Saved data entries
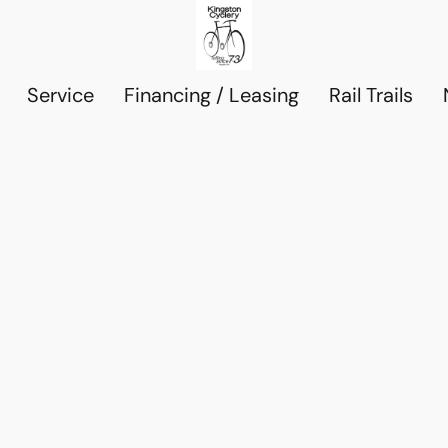
Service
Financing / Leasing
Rail Trails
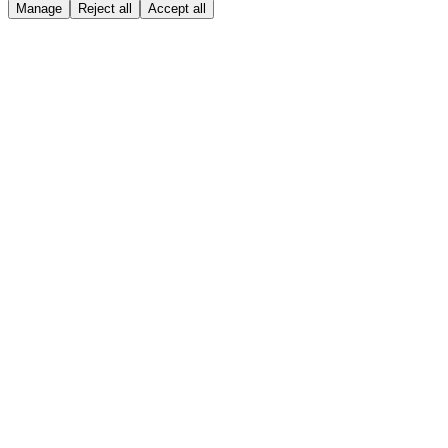
Manage
Reject all
Accept all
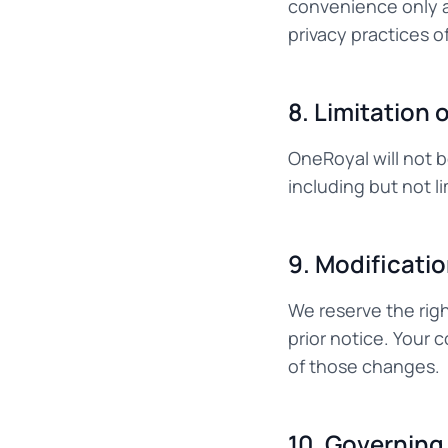
convenience only a
privacy practices of
8. Limitation o
OneRoyal will not b
including but not l
9. Modificati
We reserve the rig
prior notice. Your
of those changes.
10. Governing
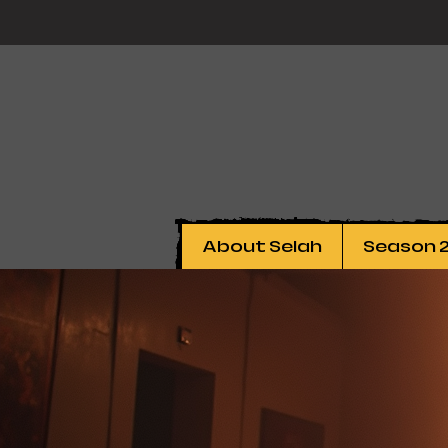
About Selah
Season 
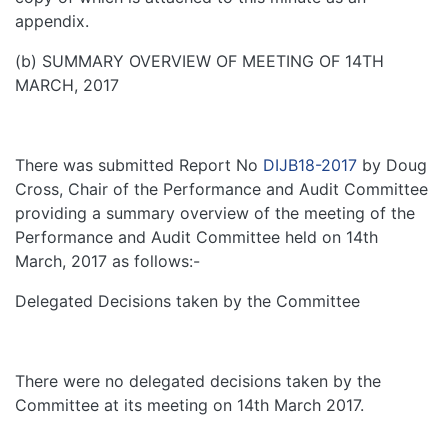
appendix.
(b) SUMMARY OVERVIEW OF MEETING OF 14TH
MARCH, 2017
There was submitted Report No
DIJB18-2017
by Doug
Cross, Chair of the Performance and Audit Committee
providing a summary overview of the meeting of the
Performance and Audit Committee held on 14th
March, 2017 as follows:-
Delegated Decisions taken by the Committee
There were no delegated decisions taken by the
Committee at its meeting on 14th March 2017.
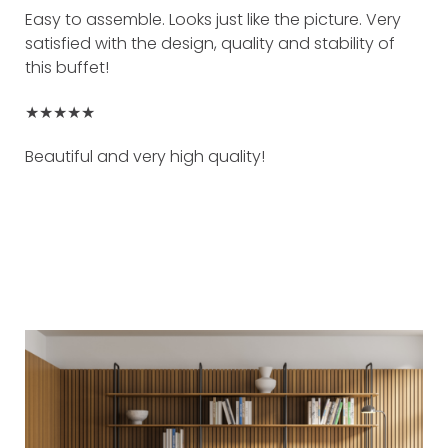
Easy to assemble. Looks just like the picture. Very
satisfied with the design, quality and stability of
this buffet!
★★★★★
Beautiful and very high quality!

→ **TO DO**: The stretch of entries above that starts with the line containing "There was submitted Report No" and goes on through the line containing "Committee at its meeting on 14th March 2017." is to be transcribed exactly, and no other line is to be transcribed.

→ **OUTPUT FOR THIS TASK**:
There was submitted Report No
DIJB18-2017
by Doug
Cross, Chair of the Performance and Audit Committee
providing a summary overview of the meeting of the
Performance and Audit Committee held on 14th
March, 2017 as follows:-
Delegated Decisions taken by the Committee
There were no delegated decisions taken by the
Committee at its meeting on 14th March 2017.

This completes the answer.